All the enlightenment ideas fall apart when we actually reach the limit of the earths resources, and can potentially cause our own extinction along with the rest of the animal kingdom

The balance is between (a) effectively addressing an issue & (b) empowering government and risking it abuse its power.

Most long-lived democracies appear to have optimized to mitigate the risk of the second, over the long run, but at the cost of limiting the first.

One thinks the Roman Republic had a pretty good thing going politically... but declaring a temporary dictator in times of crisis only worked until it didn't.

Still, 475 years was a pretty good run.

Well, that and the fact that socialist states universally have worse outcome than capitalist states in this regard.
Is it capitalism, or is it our current regime? I'm not sure that capitalism itself demands eternal growth, or that pollution not be taken into account.

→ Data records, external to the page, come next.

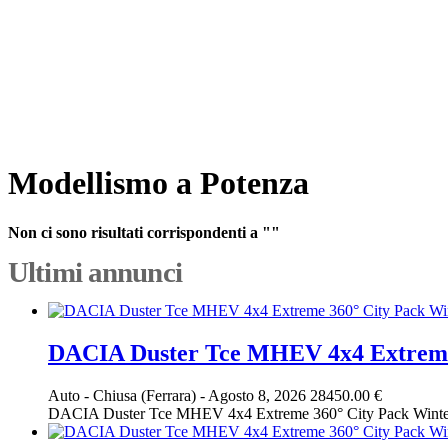
Modellismo a Potenza
Non ci sono risultati corrispondenti a ""
Ultimi annunci
DACIA Duster Tce MHEV 4x4 Extreme
Auto
-
Chiusa (Ferrara)
-
Agosto 8, 2026
28450.00 €
DACIA Duster Tce MHEV 4x4 Extreme 360° City Pack Winter Pack 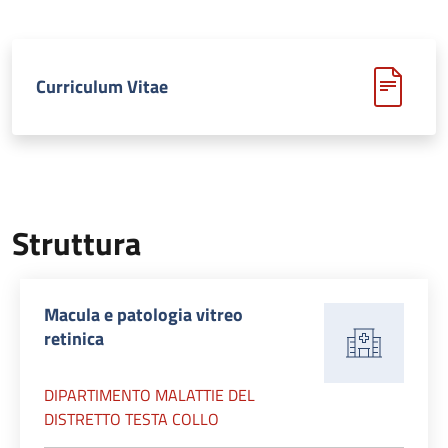
Curriculum Vitae
Struttura
Macula e patologia vitreo
retinica
DIPARTIMENTO MALATTIE DEL
DISTRETTO TESTA COLLO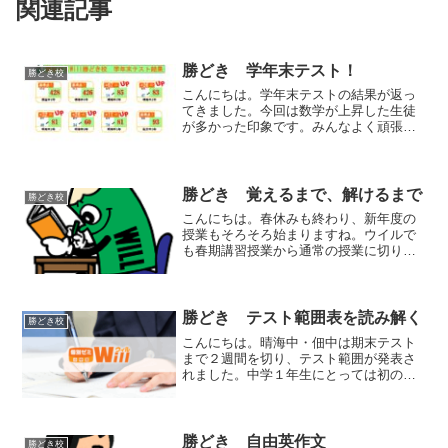
関連記事
勝どき 学年末テスト！
勝どき校
こんにちは。学年末テストの結果が返っ
てきました。今回は数学が上昇した生徒
が多かった印象です。みんなよく頑張り
ました！
☆★☆★☆★☆★☆★☆★☆★☆★☆★
☆★☆★☆★☆★☆★☆★☆★☆★☆★
教室専用ブログ：
勝どき 覚えるまで、解けるまで
勝どき校
☆★☆★☆★☆★☆★☆★☆★☆★...
こんにちは。春休みも終わり、新年度の
授業もそろそろ始まりますね。ウイルで
も春期講習授業から通常の授業に切り替
わっているところです。さて、今年度は
昨年以上に毎授業の確認テスト結果を追
求します。習熟度や目標得点によって問
題レベルや合格基準は異な...
勝どき テスト範囲表を読み解く
勝どき校
こんにちは。晴海中・佃中は期末テスト
まで２週間を切り、テスト範囲が発表さ
れました。中学１年生にとっては初のテ
ストとなりますね。さて、テスト範囲表
が配られたら注意すべき点が３つありま
す。①提出物・提出期限期限に遅れると
受け取ってもらえない、受...
勝どき 自由英作文
勝どき校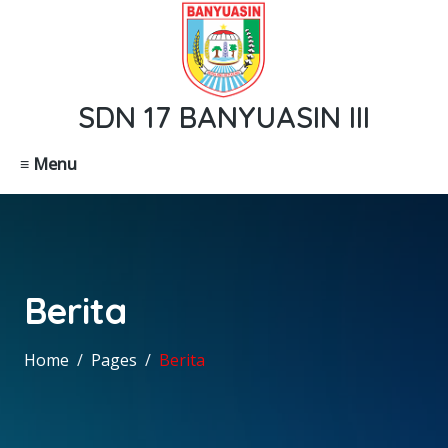
SDN 17 BANYUASIN III
≡ Menu
Berita
Home
Pages
Berita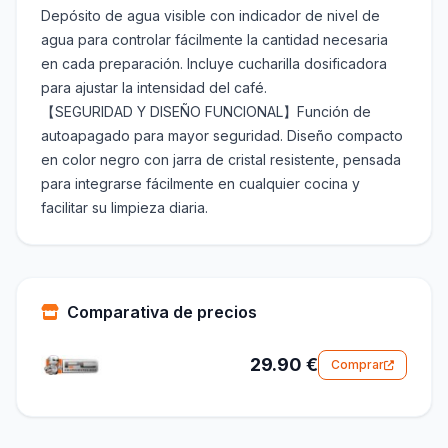
Depósito de agua visible con indicador de nivel de
agua para controlar fácilmente la cantidad necesaria
en cada preparación. Incluye cucharilla dosificadora
para ajustar la intensidad del café.
【SEGURIDAD Y DISEÑO FUNCIONAL】Función de
autoapagado para mayor seguridad. Diseño compacto
en color negro con jarra de cristal resistente, pensada
para integrarse fácilmente en cualquier cocina y
facilitar su limpieza diaria.
Comparativa de precios
29.90 €
Comprar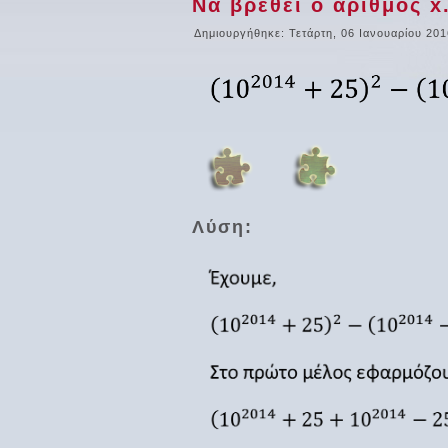
Να βρεθεί ο αριθμός x.
Δημιουργήθηκε: Τετάρτη, 06 Ιανουαρίου 201
Λύση: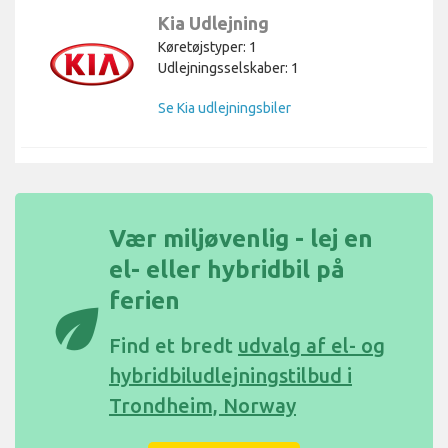
Kia Udlejning
Køretøjstyper: 1
Udlejningsselskaber: 1
Se Kia udlejningsbiler
Vær miljøvenlig - lej en
el- eller hybridbil på
ferien
eco
Find et bredt
udvalg af el- og
hybridbiludlejningstilbud i
Trondheim, Norway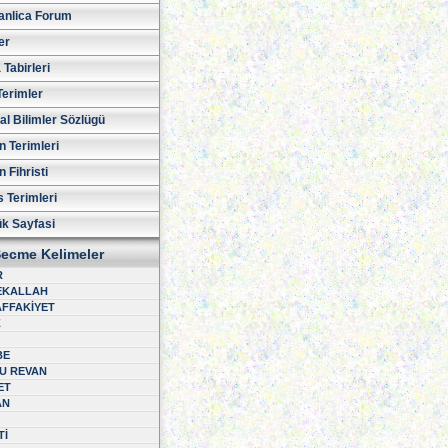
nlica Forum
er
Tabirleri
Terimler
al Bilimler Sözlügü
n Terimleri
 Fihristi
 Terimleri
ük Sayfasi
ecme Kelimeler
R
EKALLAH
FFAKİYET
Z
BE
U REVAN
ET
AN
Tİ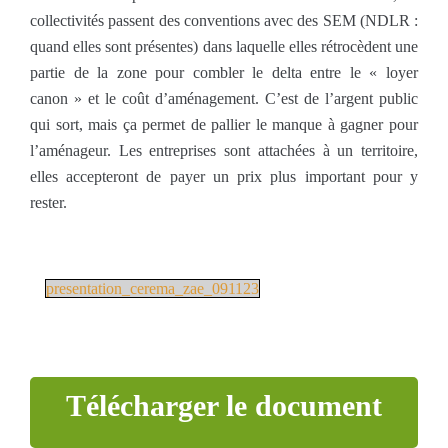
collectivités passent des conventions avec des SEM (NDLR :
quand elles sont présentes) dans laquelle elles rétrocèdent une
partie de la zone pour combler le delta entre le « loyer
canon » et le coût d’aménagement. C’est de l’argent public
qui sort, mais ça permet de pallier le manque à gagner pour
l’aménageur. Les entreprises sont attachées à un territoire,
elles accepteront de payer un prix plus important pour y
rester.
presentation_cerema_zae_091123
Télécharger le document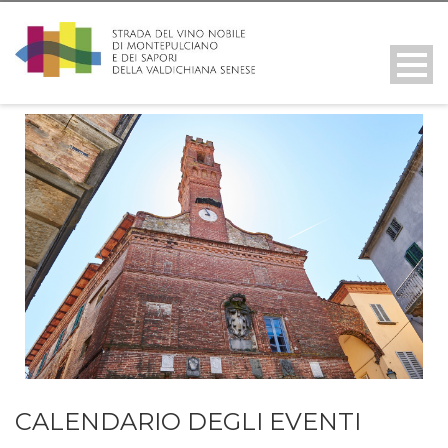
CALENDARIO DEGLI EVENTI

Capitalism doesn't force us to continue to burn fossil fuels. We could impose massive fines or taxes against any greenhouse gas emitter, but we lack social will.

This.

Capitalism doesn't mandate hypergrowth or working yourself to the bone.

That's a byproduct of our centralised monetary system and inflation.

It can only be done under Capitalism, since we're at the point where drastically reducing CO2 is woefully insufficient to curb global warming in the next 50-100 years. We need technological innovation to cool the planet.
It can most effectively be done under capitalism.

Governments need to start paying into a fund, per CO2 ton produced, that pays out, per ton of CO2 removed.